Since then the M.I.s of the Core have been involved in many strange and bizarre plots, schemes, and adventures. While the Core as a whole is not overtly aggressive or hostile to carbon-based lifeforms, they are expansionist, and have in the past engaged in schemes that were dangerous and/or lethal to other life forms. Among many other, similar acts, 763,026,832 years ago Core nanobots sent a 10-mile-long asteroid into the sun of M-71.A654D, causing an enormous solar flare and electromagnetic pulse which destroyed all of the technology of the T'Pau on the 8 planets within M-71.A654D and directly led to the breakdown of all civilization on those planets. In the aftermath Core terraformers took over the planets and remade them, killing off the remaining T'Pau and making the worlds more hospitable to citizens of the Core.


Author's Notes: For more information on Gwen Stacy and the Avengers of Earth-N, read Liberators: Another World, Not My Own #1.

The quotations for footnote 3 were taken from pp 24-25 of John Gribbin's magnificent Companion to the Cosmos, which I cannot recommend highly enough for anyone with any interest in space-based science fiction - or, for that matter, for anyone with interest in space. The universe is not only stranger than most of us imagine, it's stranger than most of us can imagine.

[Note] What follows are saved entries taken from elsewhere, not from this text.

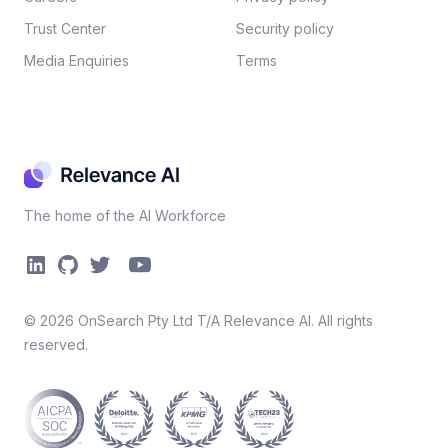
Trust Center
Security policy​
Media Enquiries
Terms
The home of the AI Workforce
©
2026
OnSearch Pty Ltd T/A Relevance AI. All rights
reserved.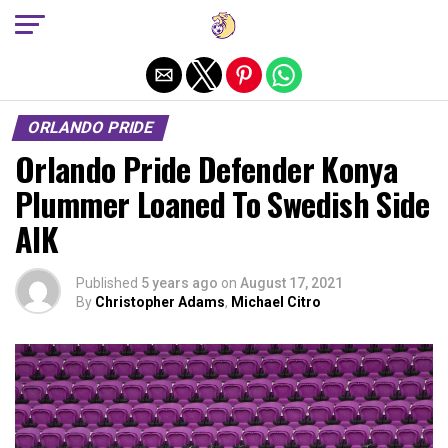
Exit mobile version
ORLANDO PRIDE
Orlando Pride Defender Konya
Plummer Loaned To Swedish Side
AIK
Published
5 years ago
on
August 17, 2021
By
Christopher Adams
,
Michael Citro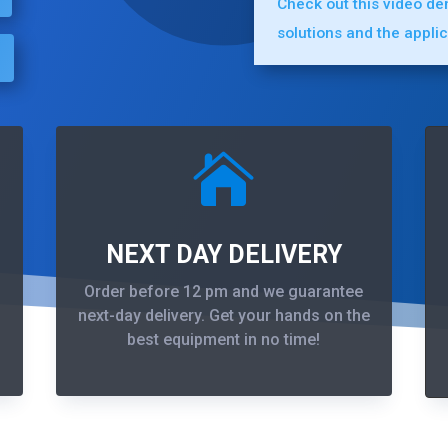
Check out this video d
solutions and the appli

NEXT DAY DELIVERY
Order before 12 pm and we guarantee
next-day delivery. Get your hands on the
best equipment in no time!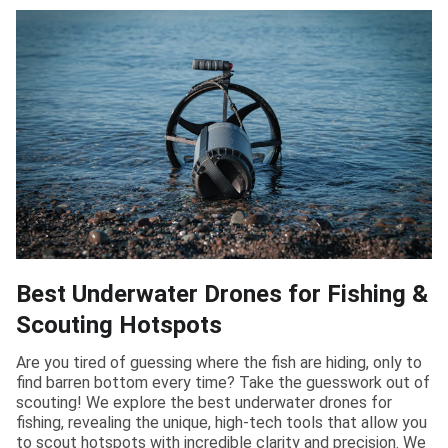
Best Underwater Drones for Fishing &
Scouting Hotspots
Are you tired of guessing where the fish are hiding, only to
find barren bottom every time? Take the guesswork out of
scouting! We explore the best underwater drones for
fishing, revealing the unique, high-tech tools that allow you
to scout hotspots with incredible clarity and precision. We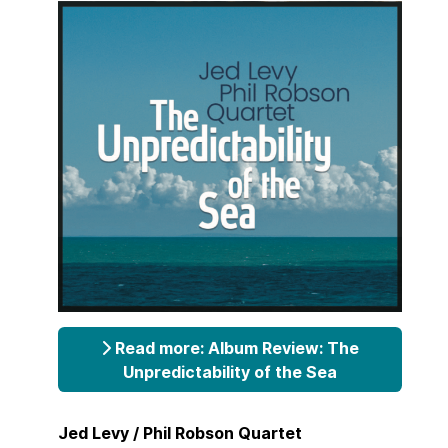
Read more: Album Review: The
Unpredictability of the Sea
Jed Levy / Phil Robson Quartet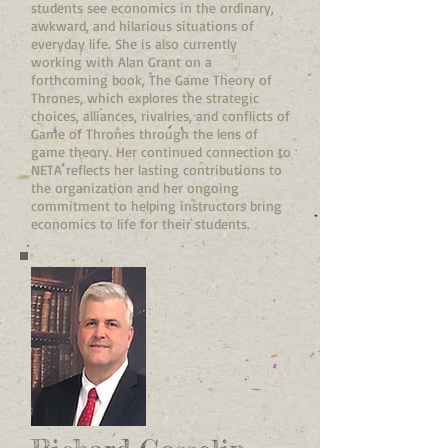
students see economics in the ordinary,
awkward, and hilarious situations of
everyday life. She is also currently
working with Alan Grant on a
forthcoming book, The Game Theory of
Thrones, which explores the strategic
choices, alliances, rivalries, and conflicts of
Game of Thrones through the lens of
game theory. Her continued connection to
NETA reflects her lasting contributions to
the organization and her ongoing
commitment to helping instructors bring
economics to life for their students.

The Dark Rider appeared once, in Marvel Team-Up #41-44, in a story that brought Spidey into conflict with Cotton Mather and eventually brought the Scarlet Witch, the Vision, Moondragon, and Dr. Doom back to old Salem to fight Cotton Mather and the Dark Rider. It was a pretty lame story, and has never been referenced again, nor has the Dark Rider ever appeared since, but a friend of mine sent those issues to me - I'm from Massachusetts, and he rightly thought I'd be amused at the depiction of Mather, Salem, and the witch-trials - and I saw that the Dark Rider could be profitably used by me in fanfic. His history and personality are as given here, albeit with a slight embellishment or two, when I couldn't remember the details as given in those issues.